### WHAT IS NEEDED
Restate the data below word for word, omitting pictures.

### DATASET CONTENT
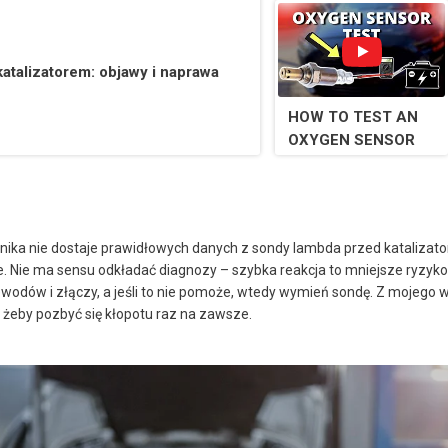
or not 😊easy
solution😊
atalizatorem: objawy i naprawa
HOW TO TEST AN
OXYGEN SENSOR
nika nie dostaje prawidłowych danych z sondy lambda przed katalizat
. Nie ma sensu odkładać diagnozy – szybka reakcja to mniejsze ryzyk
wodów i złączy, a jeśli to nie pomoże, wtedy wymień sondę. Z mojego
 żeby pozbyć się kłopotu raz na zawsze.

### WRITTEN SOLUTION
or not 😊easy
solution😊
atalizatorem: objawy i naprawa
HOW TO TEST AN
OXYGEN SENSOR
nika nie dostaje prawidłowych danych z sondy lambda przed katalizat
. Nie ma sensu odkładać diagnozy – szybka reakcja to mniejsze ryzyk
wodów i złączy, a jeśli to nie pomoże, wtedy wymień sondę. Z mojego
 żeby pozbyć się kłopotu raz na zawsze.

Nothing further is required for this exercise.